Indeed. I had literally just gotten home from a vacation a week ago and got a message from my mother about needing to fix her computer (due to pop-ups and slowed processing). I went over and looked at her machine and found that she had inadvertantly installed a bunch of random, unnecessary crap (screensavers and "Pc boosters" of varying types).

It's really easy to just bombard and/or frighten people nowadays when it comes to computers and security (lol LifeLock...) that I'm never surprised to hear from people who need help "fixing" their machines.

I've seen the opposite problem. I set up some good security systems in my mother's computer but when something quite benign like the anti-spyware program giving a flag that you haven't had a scheduled scan yet or the anti-virus saying it is 2hours out of date she freaks out and says the computer is broken because she can't tell real red flags from just regular system messages. Either way it leaves most computer users ill equipped to make security decisions or properly maintain and run their systems. Windows effectively cries wolf to the average user with it's shitty way of doing things.

I'm careful with security. I keep my start-up clean, i monitor process activity and i run programs on my broswer that limit my exposure to possible attack (ones that can't be mentioned here because apparently taking the now pretty essential step of protecting your PC by controlling the launching of web scrips is against the fucking law or something) . I do run a virtual machine in some cases if I'm testing software. Even then i still manage to get some pieces of annoying spyware that thankfully mostly don't make it past my temporary files.

I can only imagine how terrifying or incomprehensible the world of PC security seems.

Remus:
And this is why I'm constantly looking over my mom's shoulder when she's on her PC, or my nieces, or any other family member.

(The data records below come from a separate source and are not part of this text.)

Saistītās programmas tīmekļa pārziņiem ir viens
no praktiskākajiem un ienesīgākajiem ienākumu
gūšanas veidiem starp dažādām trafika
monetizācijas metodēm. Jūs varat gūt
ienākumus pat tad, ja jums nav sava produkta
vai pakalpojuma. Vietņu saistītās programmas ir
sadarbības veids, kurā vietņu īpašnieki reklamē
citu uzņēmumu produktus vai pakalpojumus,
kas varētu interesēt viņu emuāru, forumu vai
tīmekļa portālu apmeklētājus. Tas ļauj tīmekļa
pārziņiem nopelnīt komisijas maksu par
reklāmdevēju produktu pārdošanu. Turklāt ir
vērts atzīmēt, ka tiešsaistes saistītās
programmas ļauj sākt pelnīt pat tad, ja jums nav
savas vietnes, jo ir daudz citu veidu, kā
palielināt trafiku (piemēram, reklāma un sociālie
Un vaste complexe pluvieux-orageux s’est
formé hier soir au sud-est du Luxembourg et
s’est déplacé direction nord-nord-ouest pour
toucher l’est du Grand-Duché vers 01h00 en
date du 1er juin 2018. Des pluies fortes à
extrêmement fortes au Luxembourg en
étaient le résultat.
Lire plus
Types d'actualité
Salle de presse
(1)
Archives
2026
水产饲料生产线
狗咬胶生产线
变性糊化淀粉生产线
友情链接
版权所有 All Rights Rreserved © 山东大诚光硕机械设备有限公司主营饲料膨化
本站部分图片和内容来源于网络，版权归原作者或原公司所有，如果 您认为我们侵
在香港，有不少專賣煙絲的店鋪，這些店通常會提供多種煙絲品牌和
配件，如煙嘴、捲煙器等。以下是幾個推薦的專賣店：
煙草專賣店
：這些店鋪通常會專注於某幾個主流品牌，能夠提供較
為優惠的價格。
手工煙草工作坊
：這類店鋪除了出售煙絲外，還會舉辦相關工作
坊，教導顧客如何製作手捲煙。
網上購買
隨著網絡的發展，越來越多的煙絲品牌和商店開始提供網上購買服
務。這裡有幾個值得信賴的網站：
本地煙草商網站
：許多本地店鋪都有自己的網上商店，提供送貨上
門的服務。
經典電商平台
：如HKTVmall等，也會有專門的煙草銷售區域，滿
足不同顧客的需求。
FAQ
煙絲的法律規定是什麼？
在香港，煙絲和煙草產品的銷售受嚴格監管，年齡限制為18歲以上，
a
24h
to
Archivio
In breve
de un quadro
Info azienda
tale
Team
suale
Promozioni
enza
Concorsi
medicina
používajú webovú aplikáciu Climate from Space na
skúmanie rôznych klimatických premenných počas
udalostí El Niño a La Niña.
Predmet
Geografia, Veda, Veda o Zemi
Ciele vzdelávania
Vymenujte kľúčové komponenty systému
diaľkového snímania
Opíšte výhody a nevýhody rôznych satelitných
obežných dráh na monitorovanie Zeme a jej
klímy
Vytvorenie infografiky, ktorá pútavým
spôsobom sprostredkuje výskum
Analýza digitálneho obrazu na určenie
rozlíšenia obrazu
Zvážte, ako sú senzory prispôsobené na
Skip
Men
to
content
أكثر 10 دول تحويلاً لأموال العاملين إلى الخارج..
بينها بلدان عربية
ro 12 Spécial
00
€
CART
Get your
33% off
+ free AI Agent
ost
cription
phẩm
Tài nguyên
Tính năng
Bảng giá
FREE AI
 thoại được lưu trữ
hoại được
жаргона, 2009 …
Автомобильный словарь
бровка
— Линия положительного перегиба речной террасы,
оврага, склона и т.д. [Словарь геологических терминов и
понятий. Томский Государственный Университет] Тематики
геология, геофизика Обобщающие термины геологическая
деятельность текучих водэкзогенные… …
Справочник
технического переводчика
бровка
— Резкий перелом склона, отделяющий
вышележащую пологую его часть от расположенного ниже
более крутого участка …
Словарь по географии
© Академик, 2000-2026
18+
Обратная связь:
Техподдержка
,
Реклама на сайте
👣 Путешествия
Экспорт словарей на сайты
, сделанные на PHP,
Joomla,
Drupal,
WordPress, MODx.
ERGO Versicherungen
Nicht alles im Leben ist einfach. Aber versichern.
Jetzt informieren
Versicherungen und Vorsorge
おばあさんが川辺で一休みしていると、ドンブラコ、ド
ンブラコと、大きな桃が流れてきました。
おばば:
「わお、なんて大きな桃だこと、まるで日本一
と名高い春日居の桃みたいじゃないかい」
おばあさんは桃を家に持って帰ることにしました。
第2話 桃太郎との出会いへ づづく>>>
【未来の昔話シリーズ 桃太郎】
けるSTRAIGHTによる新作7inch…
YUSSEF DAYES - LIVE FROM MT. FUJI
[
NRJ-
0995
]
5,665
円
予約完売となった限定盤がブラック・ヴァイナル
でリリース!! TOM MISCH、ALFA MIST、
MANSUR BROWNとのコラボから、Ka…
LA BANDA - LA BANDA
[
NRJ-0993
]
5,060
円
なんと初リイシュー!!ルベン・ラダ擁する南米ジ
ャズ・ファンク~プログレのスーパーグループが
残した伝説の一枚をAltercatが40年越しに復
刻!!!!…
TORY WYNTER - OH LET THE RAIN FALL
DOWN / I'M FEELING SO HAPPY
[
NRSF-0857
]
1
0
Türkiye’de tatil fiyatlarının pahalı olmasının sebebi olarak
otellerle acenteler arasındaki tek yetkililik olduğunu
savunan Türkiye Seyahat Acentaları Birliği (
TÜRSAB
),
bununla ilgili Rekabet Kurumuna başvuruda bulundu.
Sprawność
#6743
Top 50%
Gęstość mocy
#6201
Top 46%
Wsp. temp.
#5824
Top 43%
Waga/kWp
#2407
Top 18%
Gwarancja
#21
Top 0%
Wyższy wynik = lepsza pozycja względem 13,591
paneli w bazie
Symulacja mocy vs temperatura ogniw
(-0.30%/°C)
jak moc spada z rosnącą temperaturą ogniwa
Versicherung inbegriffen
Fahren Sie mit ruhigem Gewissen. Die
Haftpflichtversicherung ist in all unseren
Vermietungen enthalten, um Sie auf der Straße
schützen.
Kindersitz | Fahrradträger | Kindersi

OMFG the amount of times I've had to check my GF's PC because her mom just clicks away on anything that says "install", to the point were one time even the anti-virus got disabled. To then check the install log and see ten thing installed on the same date just cause.

McMullen:

Oh it's even better; one of the first times I got a drive-by infection, UAC let it right in, and then tried to prevent me from removing the malware.

It also didn't prevent Google Earth from getting silently installed on one of my machines due to a bug in Google Update. I'm no longer sure what UAC is really for, to be honest.

UAC was created to annoy the users to maximum degree, and whats quite ironic is that Vista of all things was the only windows version where you can actually turn it OFF, and i mean trully OFF not just this "its still working just does not give you warnings" crap. No, i WANT to run programs with admin priviledes. yet i have to force windows to do that every time because microsoft decided im too stupid.

Oh, well now. If I have any real complaints about this poll, I can actually go on up to the guys at CMU and talk to them about it. Does the KGB have anything to do with this or just an independent sort of test?

My main beef: This only proves that you can fool some of the people all of the time or all of the people some of the time, which we have known for a long while.